As discussed in the introduction, traditional theories of face perception deficits in autism are bottom-up, perceptual explanations that argue that individuals with autism are biased toward processing local features and are less likely to perceive global patterns. The current study suggests that individuals with autism may also have difficulty with top-down learning processes. That is, individuals with autism may not develop a well-defined face space, an organizational structure that is critical for face processing. Having a well-defined face space has implications for several aspects of face processing and underlies the ability to recognize distinctive faces (e.g., Best and Strauss 2007), discriminate subtle emotional expressions (Rump et al. 2009), and efficiently process and categorize facial information such as gender and age (e.g., O’Toole et al. 1998). It is known that the development of the face space occurs throughout the lifespan and continues to develop through adolescence (e.g., Rump et al. 2009). If individuals with autism have difficulty developing a face space and abstracting prototypes, they may never be able to process faces at the same level of expertise as a typically developing adult. Due to the important role that face processing plays in social interactions, a lack of a well developed face space and difficulty with prototype abstraction would likely impact the general social abilities of individuals with autism as well.

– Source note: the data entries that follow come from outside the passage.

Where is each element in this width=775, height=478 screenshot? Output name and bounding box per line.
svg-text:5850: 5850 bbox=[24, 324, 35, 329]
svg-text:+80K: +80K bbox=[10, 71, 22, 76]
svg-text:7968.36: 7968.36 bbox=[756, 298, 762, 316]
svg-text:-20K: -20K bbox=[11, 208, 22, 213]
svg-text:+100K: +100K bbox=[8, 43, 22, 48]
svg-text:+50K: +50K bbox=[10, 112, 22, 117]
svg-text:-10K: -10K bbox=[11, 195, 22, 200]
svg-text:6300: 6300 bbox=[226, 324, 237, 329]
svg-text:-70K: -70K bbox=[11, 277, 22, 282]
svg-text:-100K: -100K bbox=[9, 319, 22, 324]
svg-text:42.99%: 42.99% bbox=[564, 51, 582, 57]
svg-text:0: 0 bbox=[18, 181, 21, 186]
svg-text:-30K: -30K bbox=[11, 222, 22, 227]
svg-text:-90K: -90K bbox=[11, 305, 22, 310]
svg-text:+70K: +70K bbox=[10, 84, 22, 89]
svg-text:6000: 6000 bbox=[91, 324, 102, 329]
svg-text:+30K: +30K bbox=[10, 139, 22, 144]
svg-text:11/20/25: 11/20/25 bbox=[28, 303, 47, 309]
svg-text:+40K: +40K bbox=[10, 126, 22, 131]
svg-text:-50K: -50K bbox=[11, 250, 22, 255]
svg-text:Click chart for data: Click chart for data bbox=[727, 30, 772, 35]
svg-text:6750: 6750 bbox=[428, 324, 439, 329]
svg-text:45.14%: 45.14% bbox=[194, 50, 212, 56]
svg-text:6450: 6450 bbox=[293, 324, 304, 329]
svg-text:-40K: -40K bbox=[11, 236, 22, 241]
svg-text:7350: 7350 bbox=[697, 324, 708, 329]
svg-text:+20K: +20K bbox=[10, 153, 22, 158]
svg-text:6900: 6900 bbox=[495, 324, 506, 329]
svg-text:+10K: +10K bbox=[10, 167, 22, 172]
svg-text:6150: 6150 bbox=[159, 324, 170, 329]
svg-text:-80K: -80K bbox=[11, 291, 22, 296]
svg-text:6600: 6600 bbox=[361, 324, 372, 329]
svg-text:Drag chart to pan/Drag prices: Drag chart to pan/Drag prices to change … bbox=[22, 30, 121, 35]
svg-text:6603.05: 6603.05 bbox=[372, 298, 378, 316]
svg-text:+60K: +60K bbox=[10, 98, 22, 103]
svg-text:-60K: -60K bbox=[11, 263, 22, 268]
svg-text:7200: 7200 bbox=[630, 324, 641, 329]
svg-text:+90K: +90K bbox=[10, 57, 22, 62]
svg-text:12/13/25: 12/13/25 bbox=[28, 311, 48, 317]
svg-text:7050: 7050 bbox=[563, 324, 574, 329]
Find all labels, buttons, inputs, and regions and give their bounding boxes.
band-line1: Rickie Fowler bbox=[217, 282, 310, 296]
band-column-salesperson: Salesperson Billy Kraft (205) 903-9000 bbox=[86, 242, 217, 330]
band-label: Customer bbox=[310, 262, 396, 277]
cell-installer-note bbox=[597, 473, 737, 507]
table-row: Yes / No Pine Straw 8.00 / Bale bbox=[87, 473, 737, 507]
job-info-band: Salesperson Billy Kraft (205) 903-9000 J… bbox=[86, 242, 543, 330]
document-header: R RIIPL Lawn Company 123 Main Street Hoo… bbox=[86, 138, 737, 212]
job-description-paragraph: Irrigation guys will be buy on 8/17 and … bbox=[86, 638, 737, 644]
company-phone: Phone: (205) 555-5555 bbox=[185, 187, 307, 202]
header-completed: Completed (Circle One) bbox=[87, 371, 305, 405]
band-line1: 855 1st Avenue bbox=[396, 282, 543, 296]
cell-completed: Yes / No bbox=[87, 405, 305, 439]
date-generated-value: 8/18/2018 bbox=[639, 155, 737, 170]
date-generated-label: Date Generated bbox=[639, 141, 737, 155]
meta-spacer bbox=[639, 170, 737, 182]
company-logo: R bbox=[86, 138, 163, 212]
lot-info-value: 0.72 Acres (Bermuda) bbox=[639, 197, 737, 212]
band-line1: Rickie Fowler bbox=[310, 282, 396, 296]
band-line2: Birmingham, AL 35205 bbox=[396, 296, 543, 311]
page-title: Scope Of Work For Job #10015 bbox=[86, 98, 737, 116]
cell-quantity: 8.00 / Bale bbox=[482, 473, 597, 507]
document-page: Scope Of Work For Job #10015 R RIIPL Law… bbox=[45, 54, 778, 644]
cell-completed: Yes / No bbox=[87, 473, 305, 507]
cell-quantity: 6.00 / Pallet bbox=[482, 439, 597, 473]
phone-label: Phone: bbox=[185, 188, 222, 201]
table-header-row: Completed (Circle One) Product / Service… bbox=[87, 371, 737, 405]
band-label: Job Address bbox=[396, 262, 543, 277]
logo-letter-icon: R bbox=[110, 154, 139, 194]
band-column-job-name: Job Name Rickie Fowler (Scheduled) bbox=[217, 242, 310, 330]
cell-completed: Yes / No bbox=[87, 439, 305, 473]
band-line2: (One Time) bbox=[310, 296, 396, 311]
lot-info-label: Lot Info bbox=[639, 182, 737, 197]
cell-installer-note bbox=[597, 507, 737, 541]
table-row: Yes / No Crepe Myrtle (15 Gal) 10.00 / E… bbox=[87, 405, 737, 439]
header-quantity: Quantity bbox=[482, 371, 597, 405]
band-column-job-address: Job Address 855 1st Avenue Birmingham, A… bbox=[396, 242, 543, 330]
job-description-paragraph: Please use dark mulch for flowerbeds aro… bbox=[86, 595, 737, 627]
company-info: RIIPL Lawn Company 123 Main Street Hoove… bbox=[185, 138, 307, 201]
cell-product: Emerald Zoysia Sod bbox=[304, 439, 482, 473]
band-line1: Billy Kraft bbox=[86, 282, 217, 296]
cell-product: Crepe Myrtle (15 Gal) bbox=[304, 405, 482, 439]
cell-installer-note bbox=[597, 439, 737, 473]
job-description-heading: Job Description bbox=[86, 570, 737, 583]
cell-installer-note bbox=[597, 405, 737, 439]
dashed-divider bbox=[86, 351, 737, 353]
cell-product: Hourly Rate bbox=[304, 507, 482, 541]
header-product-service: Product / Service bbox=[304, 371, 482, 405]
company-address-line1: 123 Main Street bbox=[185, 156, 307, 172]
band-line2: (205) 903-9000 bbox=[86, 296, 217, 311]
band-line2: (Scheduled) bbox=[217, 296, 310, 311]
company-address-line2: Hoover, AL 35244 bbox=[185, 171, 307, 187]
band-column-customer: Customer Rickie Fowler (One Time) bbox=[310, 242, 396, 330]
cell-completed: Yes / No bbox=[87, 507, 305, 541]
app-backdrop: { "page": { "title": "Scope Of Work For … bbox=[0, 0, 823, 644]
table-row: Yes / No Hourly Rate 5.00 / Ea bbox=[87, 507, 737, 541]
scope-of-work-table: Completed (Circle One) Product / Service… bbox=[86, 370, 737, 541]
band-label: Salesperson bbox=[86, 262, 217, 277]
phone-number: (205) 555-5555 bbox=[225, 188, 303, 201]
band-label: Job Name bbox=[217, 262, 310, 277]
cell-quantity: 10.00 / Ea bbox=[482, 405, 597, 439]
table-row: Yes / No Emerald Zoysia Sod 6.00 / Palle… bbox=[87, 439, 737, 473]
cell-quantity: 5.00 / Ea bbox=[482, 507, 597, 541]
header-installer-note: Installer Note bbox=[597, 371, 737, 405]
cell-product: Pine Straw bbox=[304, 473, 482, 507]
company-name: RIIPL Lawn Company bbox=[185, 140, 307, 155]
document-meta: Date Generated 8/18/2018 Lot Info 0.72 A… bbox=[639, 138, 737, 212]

Even though the current study expands and improves on previous research on prototype formation, there are some limitations. One limitation is that participants in the autism group were all high-functioning males. Therefore, the results may not generalize to the full spectrum of autism disorders or to females with autism. Another limitation that occurs in studies of cognitive abilities in high-functioning individuals with autism is that it is difficult to determine whether successful performance on the task reflects intact ability or whether alternative strategies or compensatory mechanisms are used to perform the task. The results of the current study should be replicated in other large samples of individuals with autism with a wide variety of ability levels using both social and non-social stimuli to determine whether prototype formation deficits are domain general and extend to low-functioning individuals with autism. Future studies should also further examine the relationship between prototype formation and symptoms of autism. Although the current study is an important first step and highlights the importance of research on top-down cognitive processes, many more studies need to be conducted to determine the exact role that prototype formation deficits and other top-down cognitive processes play in the syndrome of autism.